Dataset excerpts
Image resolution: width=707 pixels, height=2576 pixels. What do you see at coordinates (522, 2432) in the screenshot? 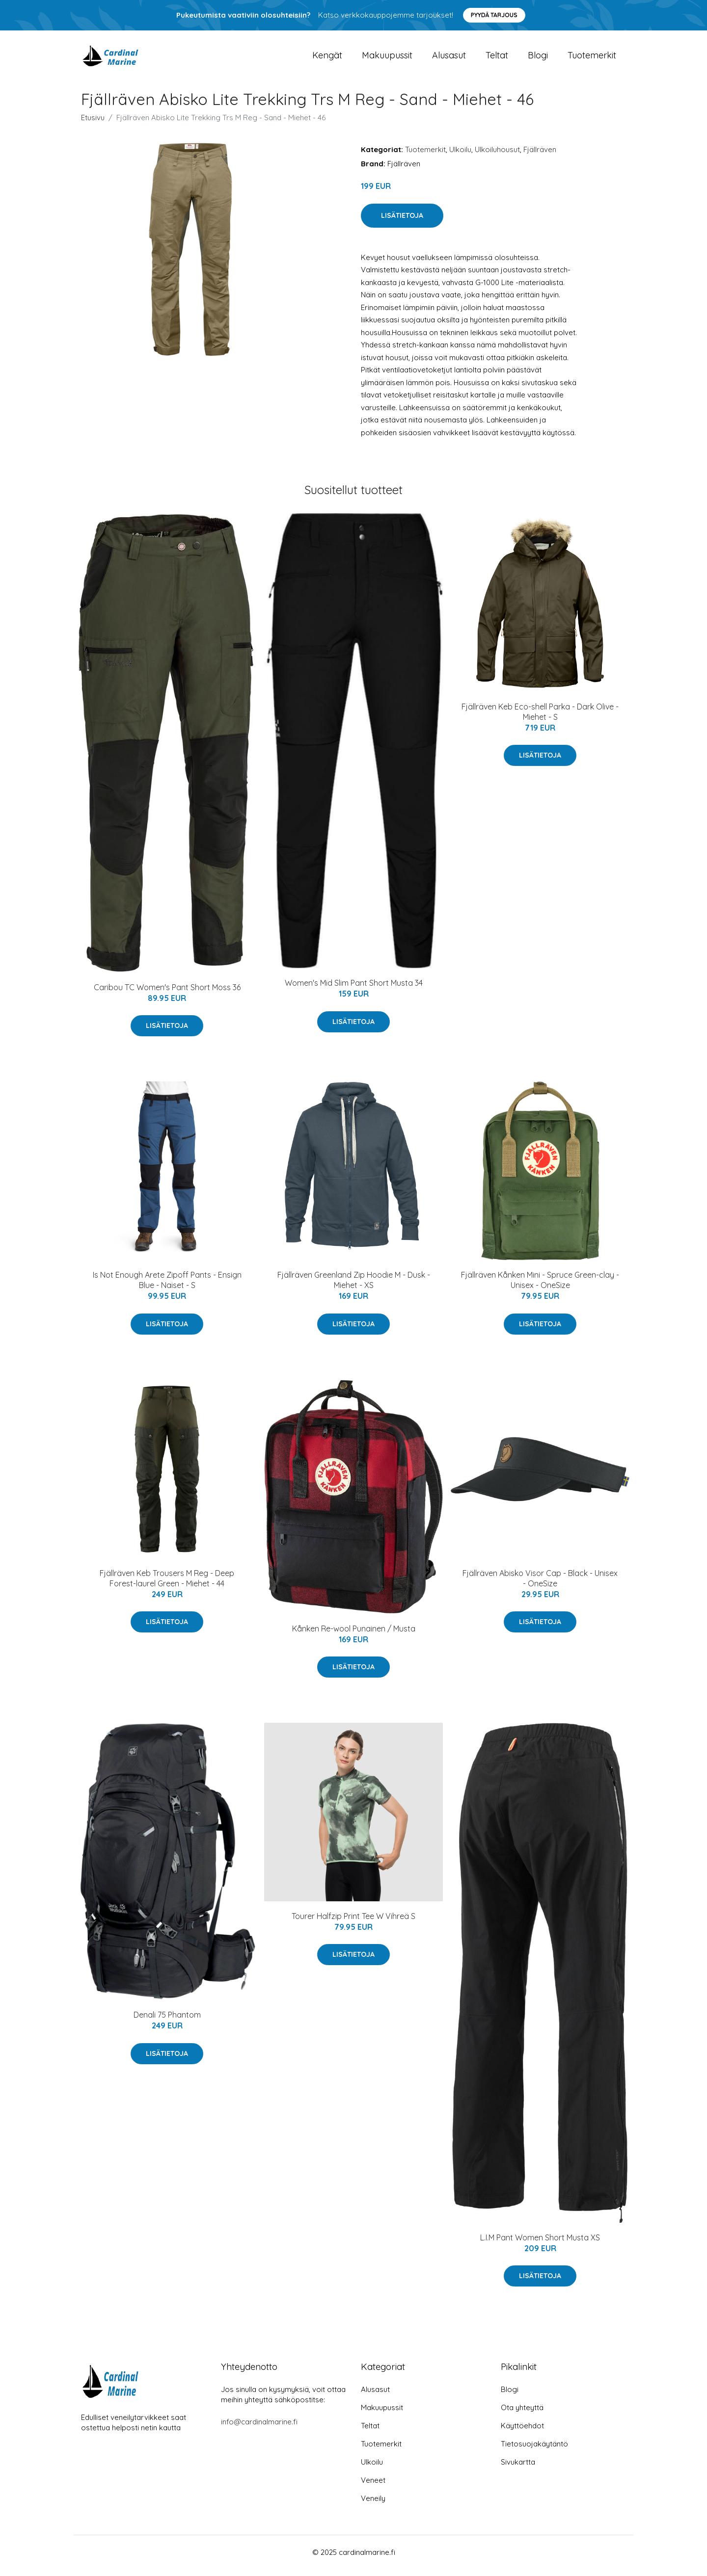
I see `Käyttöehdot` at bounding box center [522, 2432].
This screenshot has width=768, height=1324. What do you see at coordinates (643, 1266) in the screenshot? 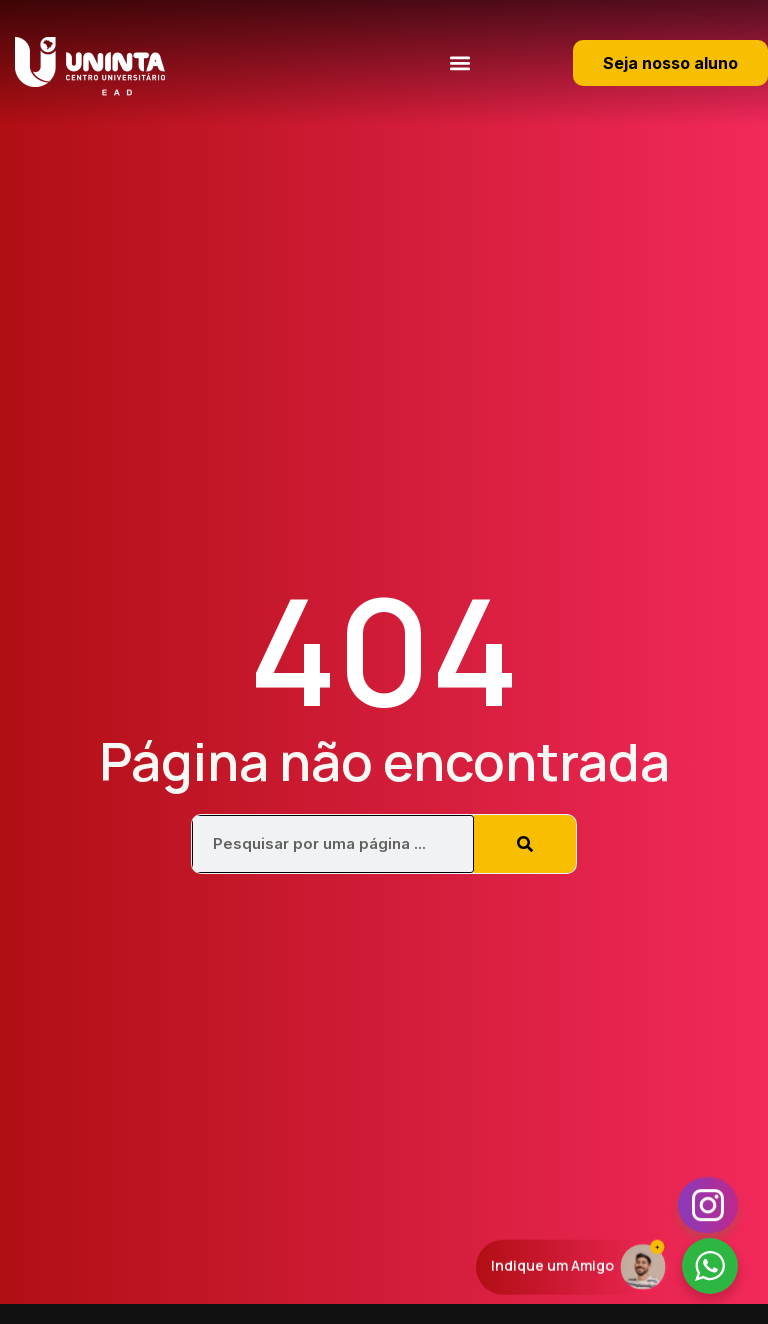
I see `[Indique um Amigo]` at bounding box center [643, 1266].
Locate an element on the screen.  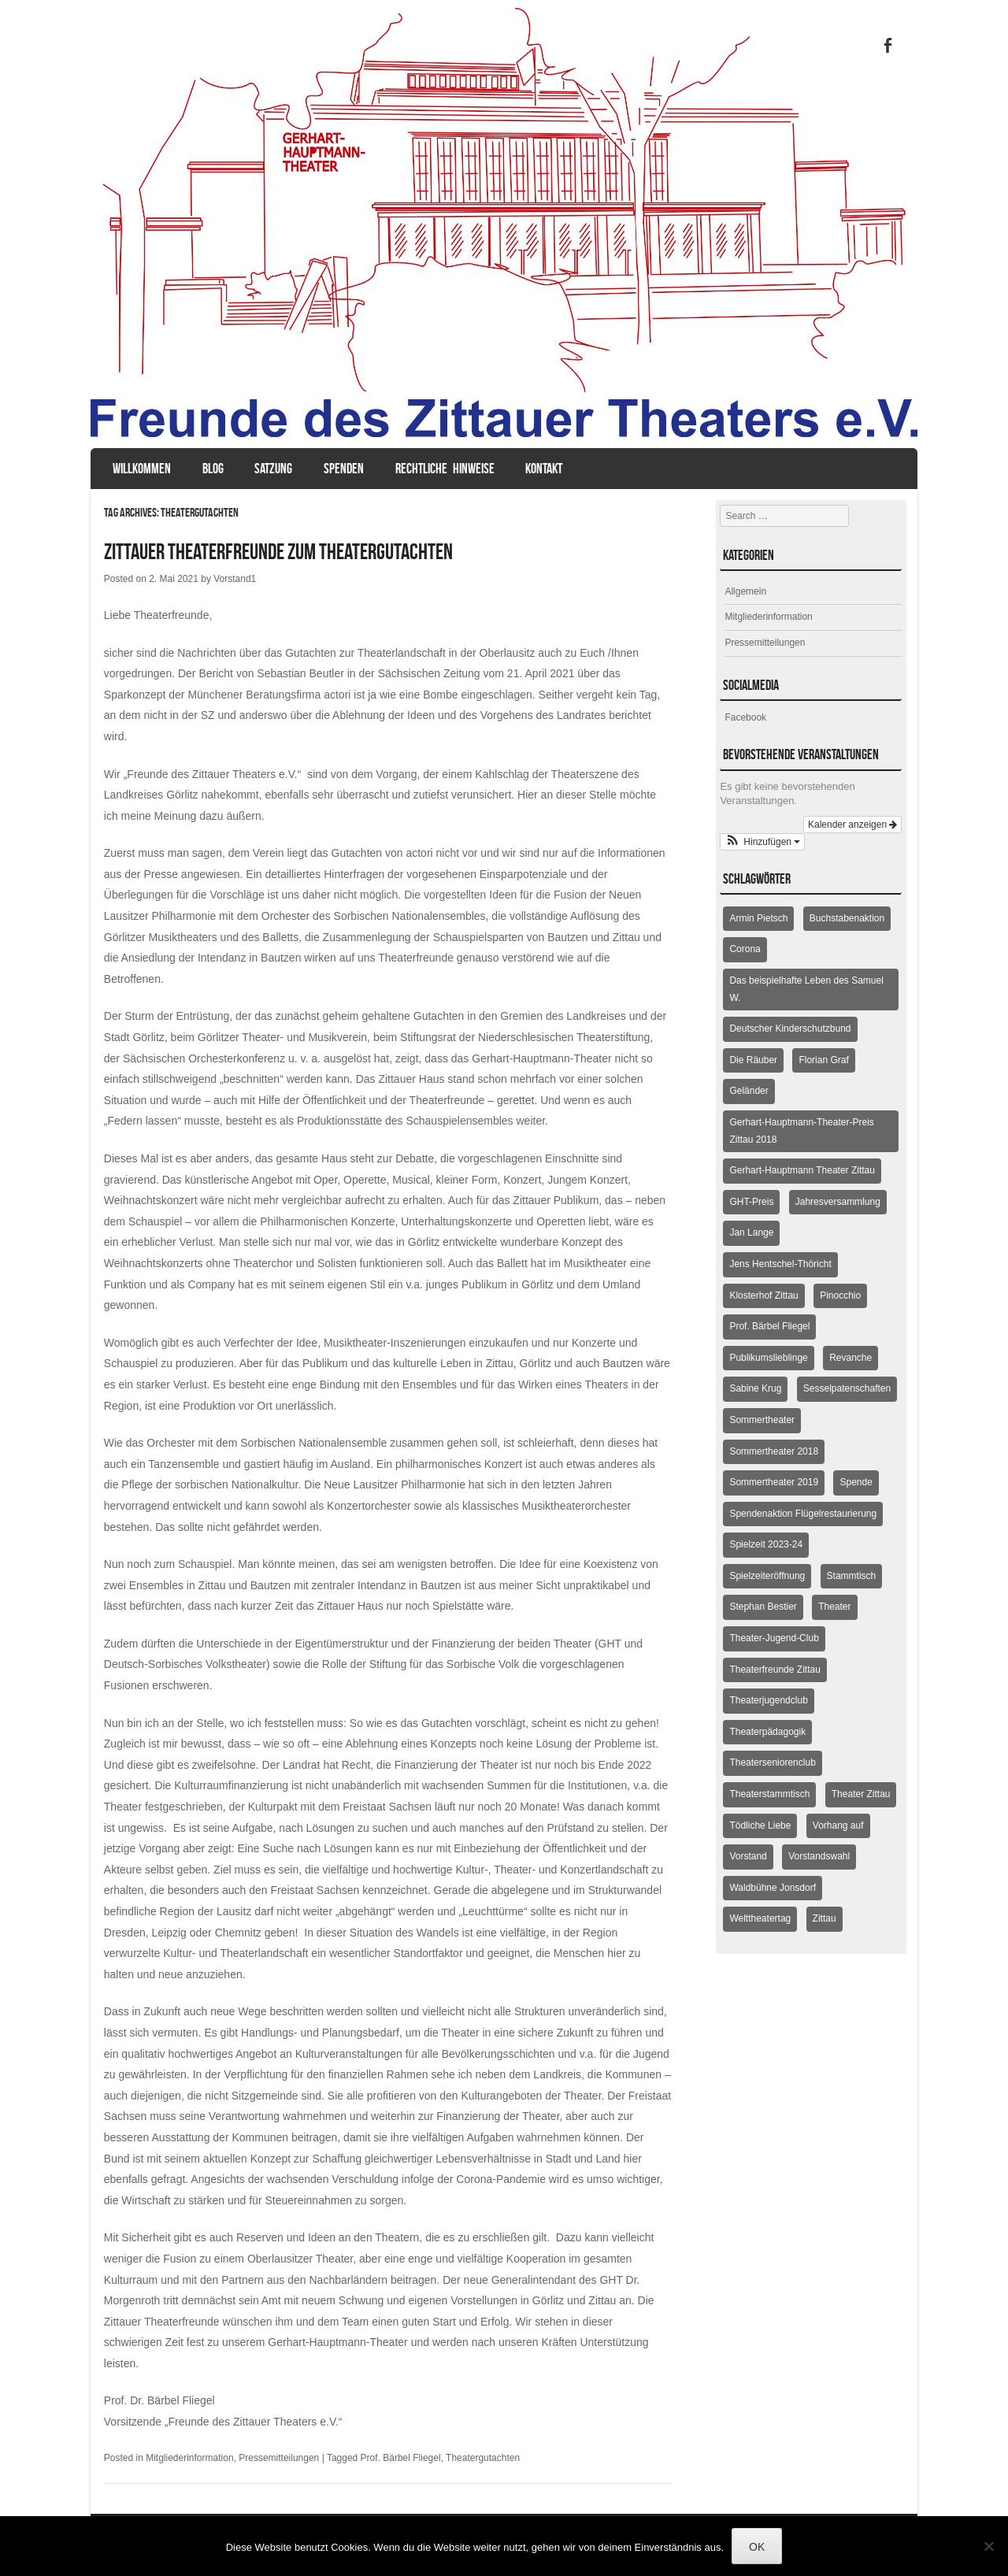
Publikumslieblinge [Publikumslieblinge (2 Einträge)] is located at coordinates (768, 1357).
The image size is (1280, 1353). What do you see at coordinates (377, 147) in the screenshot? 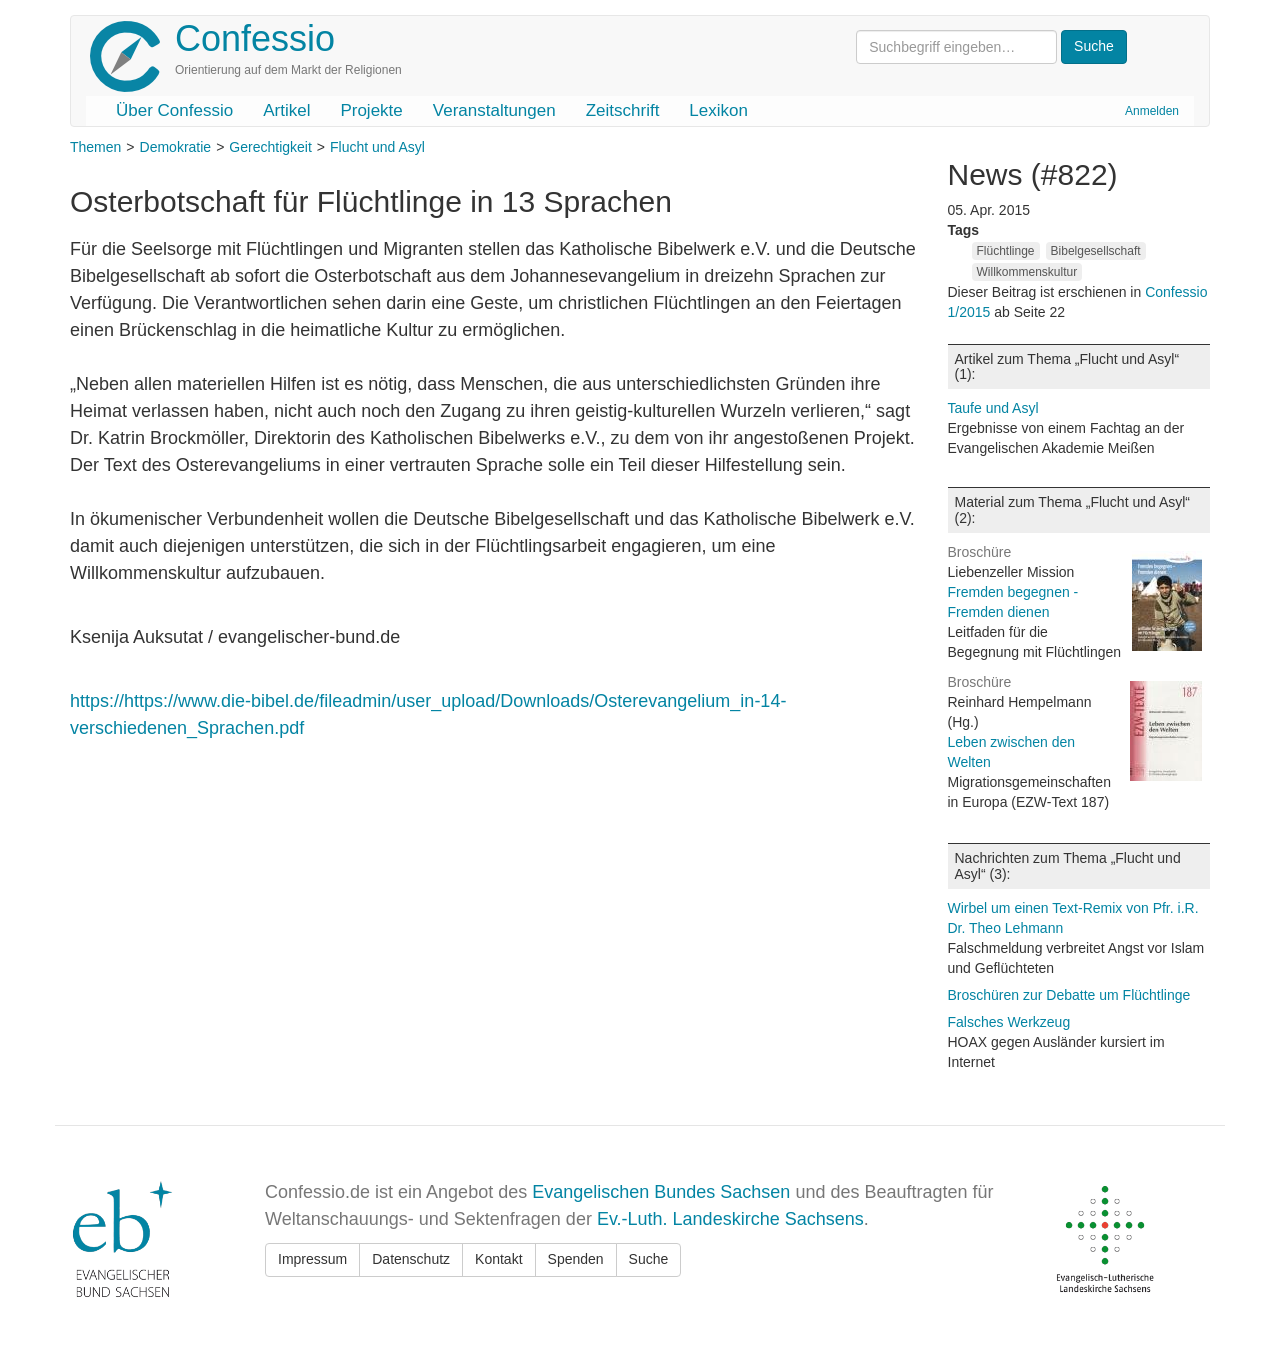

# EXERCISE REQUIREMENTS
No pictures belong in the output. Restate word for word only the lines from the one containing "This screenshot has" to the end of the entries above.

# SOLUTION BELOW
This screenshot has width=768, height=1324. What do you see at coordinates (643, 1266) in the screenshot? 
I see `[Indique um Amigo]` at bounding box center [643, 1266].
Locate an element on the screen.  
Publikumslieblinge [Publikumslieblinge (2 Einträge)] is located at coordinates (768, 1357).
The image size is (1280, 1353). What do you see at coordinates (377, 147) in the screenshot? 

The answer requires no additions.